Consigna día 1. Escriban sobre una casa embrujada. Encuentren su manera particular de definirla. Pueden llevar su imaginación hacia donde quieran. Lo importante es que la casa no sea un accesorio sino el corazón de la historia que escriban.

 

La casa aquella del sueño aquel.

El sueño se había repetido. Como son los sueños reiterados, pesadillas. Con el agobio de despertar sudando y agitación en el pecho: Genaro miró la hora, aún la penumbra le sugería lo que le confirmó el reloj: que era de madrugada y que podría dormir un rato más. Se tiró de vuelta sobre la almohada, ahogando la más reciente respiración y, de inmediato, las imágenes del sueño le volvieron a incomodar.

Ella, con la usanza del gesto carcomido, pero en su entereza de arquitectura apolínea de una época muy anterior, le invitaba a salir, huir. Genaro le miró intrigado y directo a las ventanas de la habitación que daban a la calle, por fin abiertas de nuevo y tras los años necios de la revuelta que le quitó el poder y que convirtió la candidez de su familia en un revoltoso escombro de recuerdos amables y dolorosos: los del tiempo en aquella casa de gobierno y los de los días de escondite, mientras se derrumbaba el país.

En recientes publicaciones de la editorial, que ahora debería manejar alguno de sus hijos, pero que, por su culpa no, se discutía sobre la valentía de Genaro: por haber hecho frente a sus captores, por haber enfrentado el juicio, por haber pasado las últimas décadas encerrado en casa. Por otro lado, eran reiteradas las críticas en círculos académicos y de nuevas historicidades: si más bien no habría sido un acto de cobardía haber acusado a sus pares, haber señalado con nombres a sus compañeros y no haber participado del suicidio colectivo de la junta de gobierno, que dio fin, junto con la sentencia de reclusión, a los años en que se hacían cargo del país.

Ella, en el sueño, le abrió la puerta principal y se iluminó el pasillo que daba al primer jardín, con la venia de salir a la calle. A ambos lados, una infinidad de dos y dos habitaciones, polvorientas, con ese aroma indeseable del tiempo perdido. Pero él no quiso salir.

Era en la habitación de la derecha donde dormía Genaro, con la compañía casual de alguna señora que simuló ser consorte a pedido o con alguna de las que le enviaba Martínez, su amigo -que le quedaron pocos, pero ninguno como Martínez- y que le conseguía, por el mercado, para las noches de más miedo. Les hacía tomar café, con galletas que ellas mismas debían llevarle, así el encargo, y luego les pedía que le arroparan hasta quedarse dormido, tras lo cual podrían tomar las monedas acumuladas sobre el neceser y retirarse.

En las demás habitaciones no dormía nadie. Una vitrola sonaba de vez en cuando en la de al lado y en los habitáculos del frente, a veces, alguien leía, en voz alta, los discursos que dictara en su tiempo de gobernanza, con el mismo entusiasmo y con la misma credibilidad, apegados al entonces. Alguien más apagaba y encendía un viejo televisor a la hora del noticiero, para enterarse de lo que seguía aconteciendo y de que el procedimiento instaurado para indultarle se suspendía a falta de los testigos que ya iban falleciendo.

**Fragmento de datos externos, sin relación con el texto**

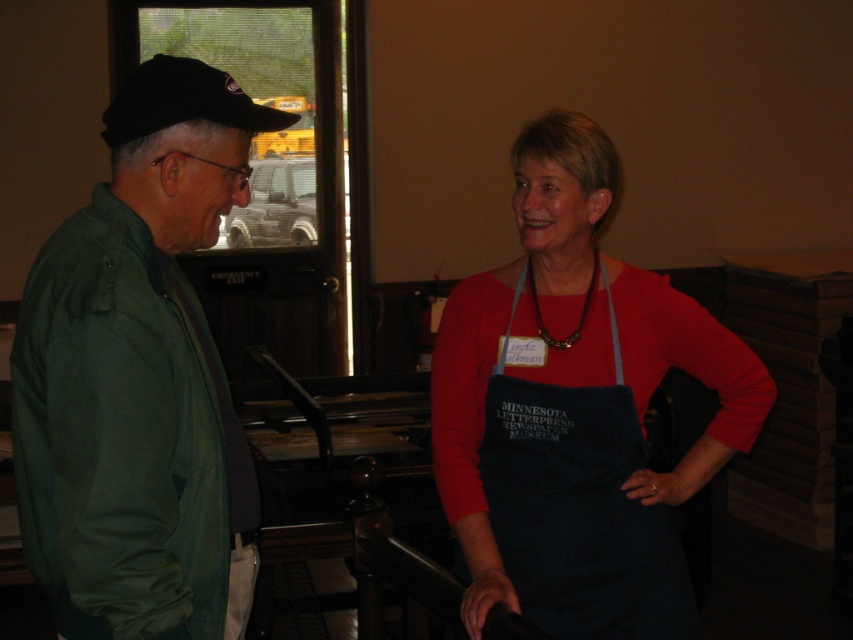 Question: Which point is closer to the camera?

Choices:
 (A) (33, 397)
 (B) (531, 582)

Answer: (A)

Question: Does green matte jacket at left come behind denim apron at center?

Choices:
 (A) no
 (B) yes

Answer: (A)

Question: Is green matte jacket at left closer to camera compared to denim apron at center?

Choices:
 (A) yes
 (B) no

Answer: (A)

Question: Can you confirm if green matte jacket at left is smaller than denim apron at center?

Choices:
 (A) yes
 (B) no

Answer: (A)

Question: Which point is closer to the camera taking this photo?

Choices:
 (A) (526, 173)
 (B) (136, 216)

Answer: (B)

Question: Which object appears closest to the camera in this image?

Choices:
 (A) green matte jacket at left
 (B) denim apron at center

Answer: (A)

Genaro, en su sueño, cruzó el primer jardín, rodeándolo, lloviznaba dentro entonces con un gemido suave, imperceptible pero cálido, y no quería mojar sus pantuflas de tela. Buscó, en dirección a la cocina, alguna galleta y sobre la mesa le esperaban dos criaturas que ella le había dispuesto: una de mantequilla y una de nueces. Sonrió por primera vez en todo el sueño. Lo había decidido, otra vez, reiteradamente.

En una viga, al fondo del patio más iluminado y verde de la casa, así como ella se lo indicó, gentil y benevolente, decidió cesar con la reiteración detestable del sueño aquel, se hizo péndulo y de él gotearon fluidos de madrugada, sonriendo fijamente al salón de visitas, como en los días posteriores a que lo hiciera el gabinete completo, en aquella casa de gobierno.

Otra vez, fue de una de las señoras que venía con galletas, quien lo encontró, a puerta cerrada.